Nico was huddled in a narrow bed in the gloom, enveloped in a blanket and an atmosphere that smelled of unwashed man, unemptied chamber pot, and linseed oil. At the sight of his visitor, he shrank away and looked as though he was hoping to slide off his pillows and scuttle away down a gap between the floorboards.
“I can’t talk to you,” he said. “I’m ill.”
Ruso waited until the woman had gone, then opened the door again to make sure she wasn’t listening on the stairs. Somewhere outside a dog erupted into frantic barking.

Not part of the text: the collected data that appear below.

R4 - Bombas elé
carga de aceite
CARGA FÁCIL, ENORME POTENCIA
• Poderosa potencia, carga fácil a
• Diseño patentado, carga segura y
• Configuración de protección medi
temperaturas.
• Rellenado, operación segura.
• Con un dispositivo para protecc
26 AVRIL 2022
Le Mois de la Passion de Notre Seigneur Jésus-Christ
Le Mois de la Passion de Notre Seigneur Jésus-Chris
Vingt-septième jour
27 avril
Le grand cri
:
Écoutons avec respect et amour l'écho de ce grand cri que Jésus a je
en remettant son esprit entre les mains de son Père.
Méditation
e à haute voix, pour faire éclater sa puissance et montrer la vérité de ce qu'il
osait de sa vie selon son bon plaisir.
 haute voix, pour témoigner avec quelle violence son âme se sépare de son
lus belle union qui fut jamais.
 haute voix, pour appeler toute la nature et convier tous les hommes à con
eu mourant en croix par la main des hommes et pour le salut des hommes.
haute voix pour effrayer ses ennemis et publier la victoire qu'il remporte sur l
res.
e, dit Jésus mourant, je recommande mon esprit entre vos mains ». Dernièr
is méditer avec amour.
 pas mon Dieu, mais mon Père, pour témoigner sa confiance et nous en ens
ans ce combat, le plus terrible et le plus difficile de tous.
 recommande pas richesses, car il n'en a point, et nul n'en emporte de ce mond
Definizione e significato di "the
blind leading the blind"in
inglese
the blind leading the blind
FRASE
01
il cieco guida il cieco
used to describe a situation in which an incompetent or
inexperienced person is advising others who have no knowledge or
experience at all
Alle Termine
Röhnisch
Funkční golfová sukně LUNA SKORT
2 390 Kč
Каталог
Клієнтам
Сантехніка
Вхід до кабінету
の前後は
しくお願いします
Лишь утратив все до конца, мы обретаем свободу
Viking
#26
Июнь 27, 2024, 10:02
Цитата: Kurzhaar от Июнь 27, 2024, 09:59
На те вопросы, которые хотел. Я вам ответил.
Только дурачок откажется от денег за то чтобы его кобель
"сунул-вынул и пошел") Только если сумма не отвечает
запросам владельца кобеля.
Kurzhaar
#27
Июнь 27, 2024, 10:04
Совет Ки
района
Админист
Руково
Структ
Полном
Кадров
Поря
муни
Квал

He said, “What’s this about a rash?”
Nico’s eyes widened.
“I used to work in an army hospital,” Ruso explained, clapping back the shutters to let in some light and reveal the source of the barking. A terrier was chained to a stake in the middle of an untidy yard. It was leaping up and rattling the chain, straining to escape toward a rubbish heap piled against a tumbledown fence. Beyond the fence was the stolid form of Gavo, evidently under orders to watch the
back of the house no matter what the dog had to say about it. Ruso was satisfied that none of the conversation inside the room would be overheard.

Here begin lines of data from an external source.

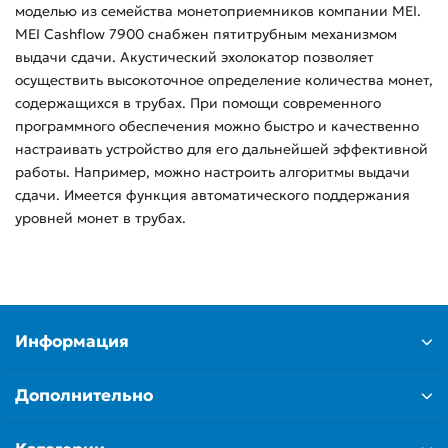
моделью из семейства монетоприемников компании MEI.
MEI Cashflow 7900 снабжен пятитрубным механизмом
выдачи сдачи. Акустический эхолокатор позволяет
осуществить высокоточное определение количества монет,
содержащихся в трубах. При помощи современного
программного обеспечения можно быстро и качественно
настраивать устройство для его дальнейшей эффективной
работы. Например, можно настроить алгоритмы выдачи
сдачи. Имеется функция автоматического поддержания
уровней монет в трубах.
Информация
Дополнительно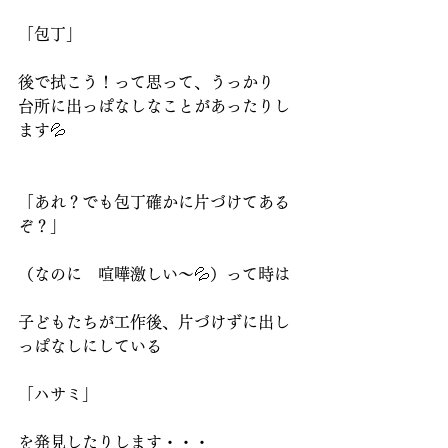
「包丁」
後で拭こう！って思って、うっかり
台所に出っぱなしなことがあったりし
ます💦
「あれ？でも包丁確かに片づけてある
ぞ？」
（なのに　喧嘩激しい～💦）って時は
子どもたちが工作後、片づけずに出し
っぱなしにしている
「ハサミ」
を発見したりします・・・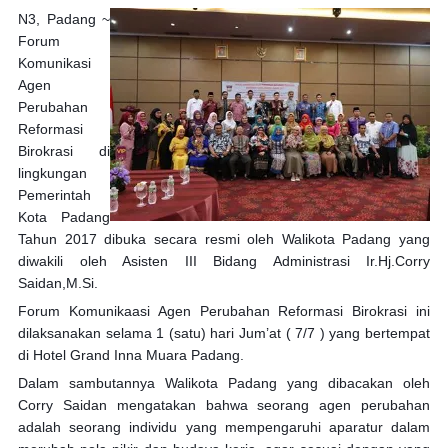
N3, Padang ~
Forum
Komunikasi
Agen
Perubahan
Reformasi
Birokrasi di
lingkungan
Pemerintah
Kota Padang
Tahun 2017 dibuka secara resmi oleh Walikota Padang yang
diwakili oleh Asisten III Bidang Administrasi Ir.Hj.Corry
Saidan,M.Si.
Forum Komunikaasi Agen Perubahan Reformasi Birokrasi ini
dilaksanakan selama 1 (satu) hari Jum’at ( 7/7 ) yang bertempat
di Hotel Grand Inna Muara Padang.
Dalam sambutannya Walikota Padang yang dibacakan oleh
Corry Saidan mengatakan bahwa seorang agen perubahan
adalah seorang individu yang mempengaruhi aparatur dalam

Nico had pushed his bedding down to his waist. He lifted his pale linen tunic to reveal a bony chest that was indeed covered in an angry rash. A greasy brown substance had been plastered over it.
“Is it on your back as well?”
Nico leaned forward to demonstrate that it went across the top of his shoulders and around his waist, but the center of his back was normal.

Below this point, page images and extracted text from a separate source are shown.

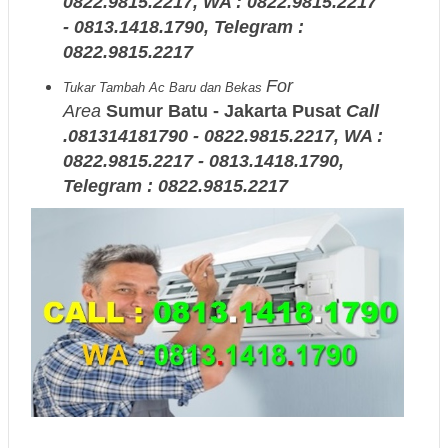
0822.9815.2217, WA : 0822.9815.2217
- 0813.1418.1790, Telegram :
0822.9815.2217
For
Tukar Tambah Ac Baru dan Bekas
Area
Sumur Batu - Jakarta Pusat
Call
.081314181790 - 0822.9815.2217, WA :
0822.9815.2217 - 0813.1418.1790,
Telegram : 0822.9815.2217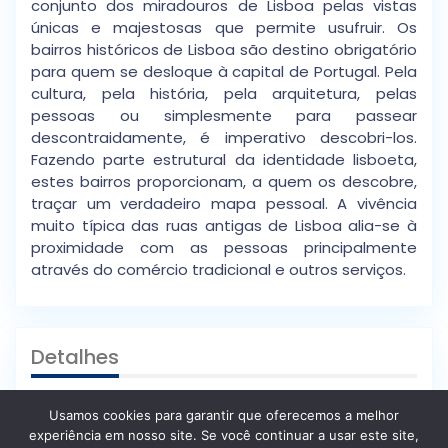
conjunto dos miradouros de Lisboa pelas vistas
únicas e majestosas que permite usufruir. Os
bairros históricos de Lisboa são destino obrigatório
para quem se desloque à capital de Portugal. Pela
cultura, pela história, pela arquitetura, pelas
pessoas ou simplesmente para passear
descontraidamente, é imperativo descobri-los.
Fazendo parte estrutural da identidade lisboeta,
estes bairros proporcionam, a quem os descobre,
traçar um verdadeiro mapa pessoal. A vivência
muito típica das ruas antigas de Lisboa alia-se à
proximidade com as pessoas principalmente
através do comércio tradicional e outros serviços.
Detalhes
Idp
: 4tyroj3nbww3
Usamos cookies para garantir que oferecemos a melhor
experiência em nosso site. Se você continuar a usar este site,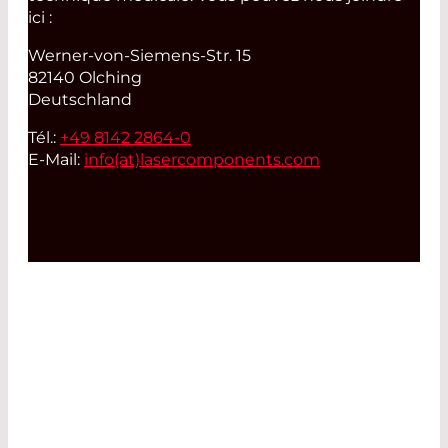
ici :
Werner-von-Siemens-Str. 15
82140 Olching
Deutschland
Tél.:
+49 8142 2864-0
E-Mail:
info(at)
lasercomponents.com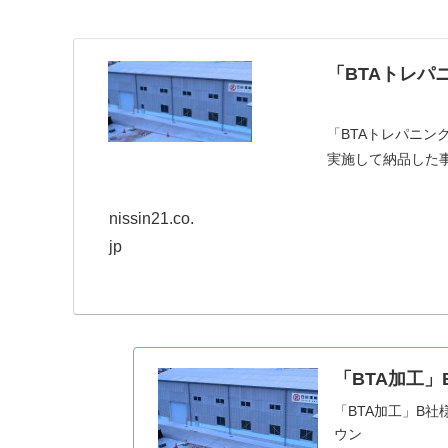
「BTAトレパ
「BTAトレパニン
実施して納品した
nissin21.co.
jp
「BTA加工」
「BTA加工」B社
ウン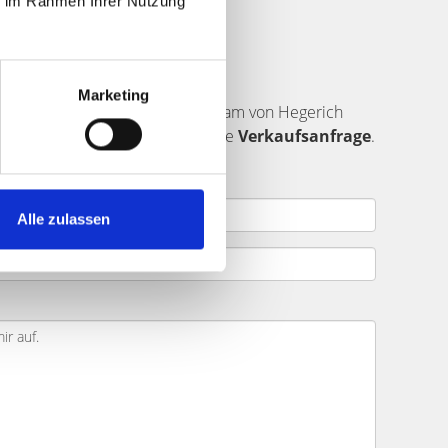
ie im Rahmen Ihrer Nutzung
nden
Marketing
 richtigen Käufer finden? Das Team von Hegerich
lar ein. Senden Sie uns dann Ihre
Verkaufsanfrage
.
Alle zulassen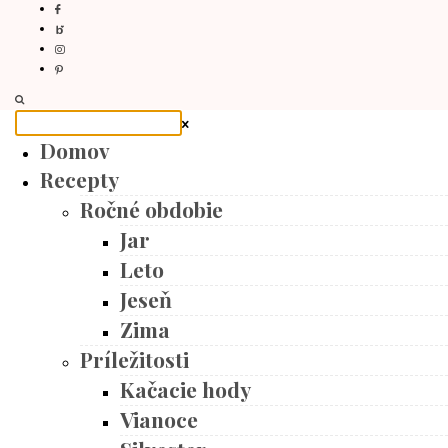
Domov
Recepty
Ročné obdobie
Jar
Leto
Jeseň
Zima
Príležitosti
Kačacie hody
Vianoce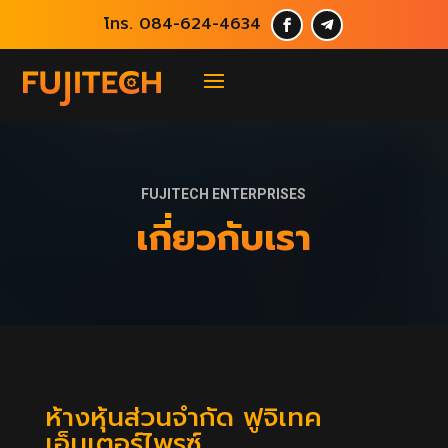
โทร. 084-624-4634
FUJITECH ENTERPRISES
เกี่ยวกับเรา
ห้างหุ้นส่วนจำกัด ฟูจิเทค
เอ็นเตอร์ไพรซ์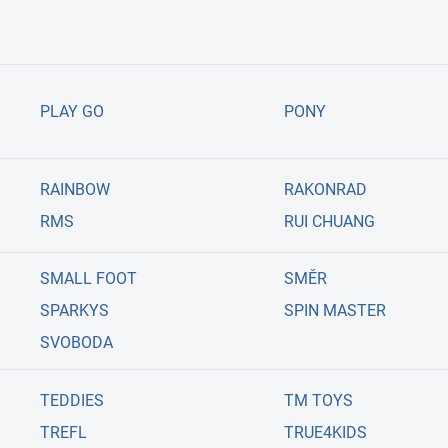
PLAY GO
PONY
RAINBOW
RAKONRAD
RMS
RUI CHUANG
SMALL FOOT
SMĚR
SPARKYS
SPIN MASTER
SVOBODA
TEDDIES
TM TOYS
TREFL
TRUE4KIDS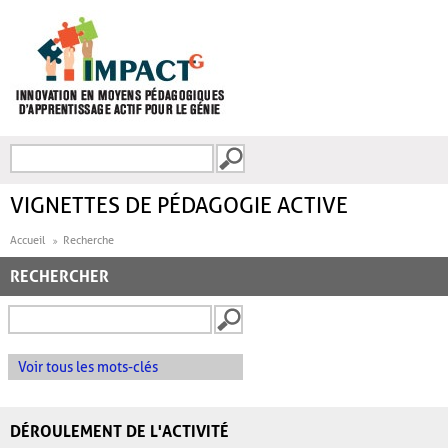
Aller au contenu principal
Recherche
FORMULAIRE DE
RECHERCHE
VIGNETTES DE PÉDAGOGIE ACTIVE
Accueil
Recherche
RECHERCHER
Voir tous les mots-clés
DÉROULEMENT DE L'ACTIVITÉ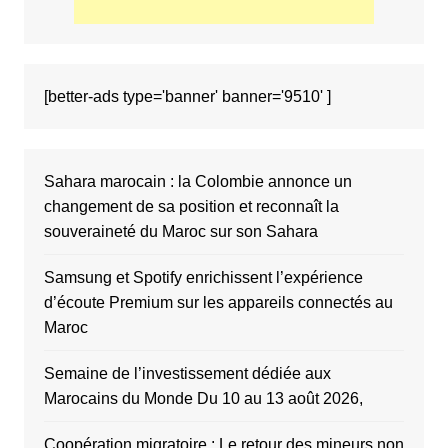
[better-ads type='banner' banner='9510' ]
Sahara marocain : la Colombie annonce un
changement de sa position et reconnaît la
souveraineté du Maroc sur son Sahara
Samsung et Spotify enrichissent l’expérience
d’écoute Premium sur les appareils connectés au
Maroc
Semaine de l’investissement dédiée aux
Marocains du Monde Du 10 au 13 août 2026,
Coopération migratoire : Le retour des mineurs non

Ruso gestured to him to replace the tunic. “Any back pain, headaches?”
“Terrible pain in my back and legs,” said Nico. “My head hurts and my tongue is hawble.” It was halfway out of his mouth before he finished the sentence.
“So it is,” agreed Ruso, cocking his head sideways to get a better view of the ugly white coating Nico was demonstrating.
“The doctor says I mustn’t be disturbed.” Nico waved one hand weakly toward a bottle on the shelf. “He’s given me a powerful new medicine to try, but it’s doing no good.”
Ruso took out the stopper, sniffed, and wished he hadn’t. “Very powerful,” he agreed.
“He’s read the signs. He said I mustn’t speak to anybody about the missing money.”
There was no point in asking which signs: It would be some conjunction of the stars, or an arrangement of freshly spilled animal guts, or whatever local equivalent was peddled to the gullible.
Ruso crouched to peer under the bed and reached for an old scrubbing brush that lay beyond the chamber pot. He ran his forefinger over the bristles, and then put it back and wiped his hand on his tunic. “How are you sleeping?”
“Terrible. I just lie awake for hours.”
“Well, you wouldn’t be the only one last night. What did you think of the thunderstorm?”
“Dreadful,” said Nico. “I hate thunderstorms.”
“Right then,” said Ruso, straightening up. “I wouldn’t worry too much. I’ve seen this before. It gets better by itself.”
“It does?”
“Usually when the patient stops scrubbing his chest with a stiff brush and putting chalk on his tongue. I was an army medic, Nico. I’ve seen some of the best malingering there is and yours doesn’t come close. There wasn’t a thunderstorm. Now sit up and tell me who attacked my wife last night.”